Sore itu, Fadhil tampak merenung
di pembaringannya. Luka karena proses khitan nampaknya belum sembuh benar.
“Fadhil, melamunkan apa sayang?
Apa masih sakit luka khitannya?” Tanya Ibu.
“Lukanya masih sedikit sakit, Bu.
Makanya Fadhil belum berani banyak jalan. Fadhil melamunkan bagaimana caranya
biar luka khitan ini lekas sembuh, Bu.” Jawab Fadhil.
“Sabar ya, sayang.
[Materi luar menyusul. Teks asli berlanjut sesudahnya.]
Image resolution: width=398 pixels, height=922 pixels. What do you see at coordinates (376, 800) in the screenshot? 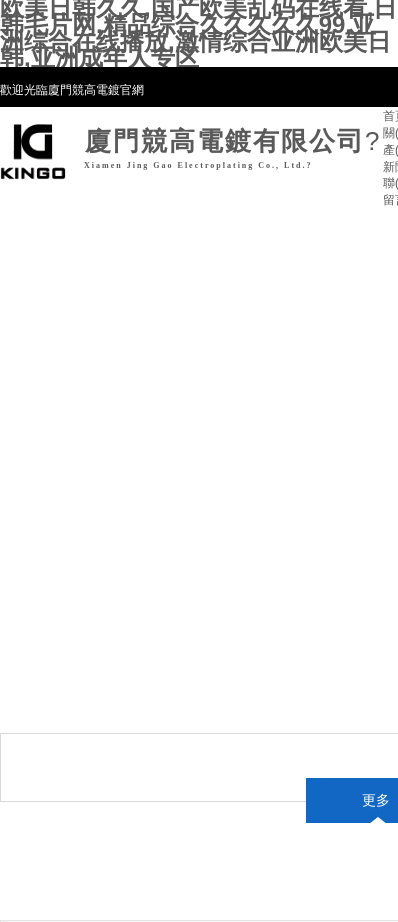
I see `更多` at bounding box center [376, 800].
Biar tidak
terasa sakit, Fadhil harus mencari kesibukan meski di atas tempat tidur.” Kata
Ibu lembut.
“Kesibukan seperti apa itu, Bu?”
Tanya Fadhil.
“Kesibukan yang bisa Fadhil
lakukan meski dari tempat tidur, nak. Contohnya Fadhil menyibukkan diri dengan membaca
Al-Quran. Tapi, nak, membaca saja tidak cukup. Akan lebih bagus bila Fadhil
mengerti artinya juga. Jadi insya Allah, liburan sekolah ini Fadhil akan
memperoleh banyak manfaat nantinya.”
Jelas Ibu panjang lebar.
“Kok banyak manfaatnya, Bu?”
Fadhil kembali bertanya.
“Iya, sayang. Liburan sekolah ini
kamu dapat manfaat banyak. Diantaranya Fadhil sudah dikhitan. Kemudian sambil
menunggu luka khitannya sembuh, Fadhil mengaji Al-Quran dapat pahala. Di samping itu, insya Allah Fadhil semakin cinta dan mengerti isi Al-Quran” Kata Ibu
lagi.
“Iya, Bu. Fadhil mau. Tapi Fadhil
minta syarat ya?” mata Fadhil tampak berbinar.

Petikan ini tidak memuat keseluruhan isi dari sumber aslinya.